Solved: Apply variable values in filter with entitySelector

elenaperez · ‎14 Jul 2023

I have the following query on a dashboard:

timeseries cpu=avg(dt.host.cpu.usage), filter:in(dt.entity.host,entitySelector("type(host),tag(Environment:DEV)")),by:dt.entity.host
| sort arrayAvg(cpu), direction:"descending"
| limit 20

And I have a variable called Environment with the values DEV, SANDBOX and PROD. I wold like to filter the tile based on the variable but substituting DEV by $Environment doesn't work.

Any idea on how could I create the query?
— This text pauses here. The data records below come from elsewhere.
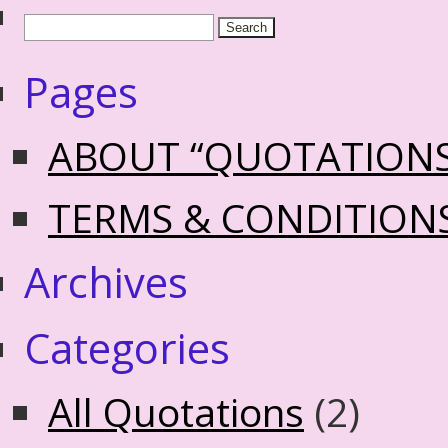
Pages
ABOUT “QUOTATION
TERMS & CONDITION
Archives
Categories
All Quotations
(2)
sinisa_zubic · ‎17 Jul 2023

Hi @elenaperez

As you might have noticed from the info message in your environment, the entitySelector will be soon depreciated for usage in DQL. Instead you can use just plain DQL. I guess this example should work for you

timeseries cpu=avg(dt.host.cpu.usage), by:{dt.entity.host}
| lookup [fetch dt.entity.host], sourceField:dt.entity.host, lookupField:id, fields:{tags}
| expand tags
| parse tags, """((LD:tag (!<<'\\' ':') LD:value)|LD:tag)"""
| fieldsAdd tag = replaceString(tag,"""\:""", ":"), value = replaceString(value, """\:""", ":")
| filter toString(tag) == "Environment" and toString(value) == $environment
| sort arrayAvg(cpu), direction:"descending"
| limit 20

Best,
Sini

elenaperez · ‎19 Jul 2023

What if I also have another tag called Business_Application that works the same way as Environment and I want to filter on the 2 values? I tried this but it doesn't work (doesn't show any data but it should)
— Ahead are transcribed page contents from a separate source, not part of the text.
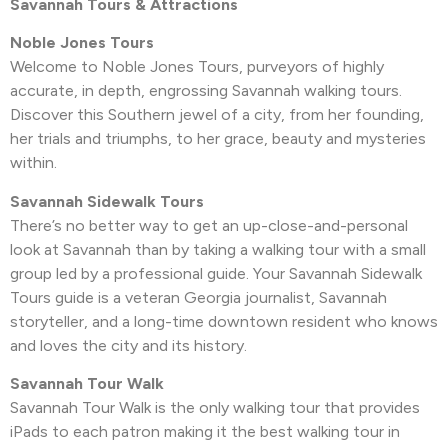
Savannah Tours & Attractions
Noble Jones Tours
Welcome to Noble Jones Tours, purveyors of highly
accurate, in depth, engrossing Savannah walking tours.
Discover this Southern jewel of a city, from her founding,
her trials and triumphs, to her grace, beauty and mysteries
within.
Savannah Sidewalk Tours
There’s no better way to get an up-close-and-personal
look at Savannah than by taking a walking tour with a small
group led by a professional guide. Your Savannah Sidewalk
Tours guide is a veteran Georgia journalist, Savannah
storyteller, and a long-time downtown resident who knows
and loves the city and its history.
Savannah Tour Walk
Savannah Tour Walk is the only walking tour that provides
iPads to each patron making it the best walking tour in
| filter (toString(tag) == "Business Application" and in(toString(value), array($Business_Application))) and (toString(tag) == "Environment" and in(toString(value), array($Environment)))

sinisa_zubic · ‎19 Jul 2023

because for every tag you have now one record. This is caused by the expand command.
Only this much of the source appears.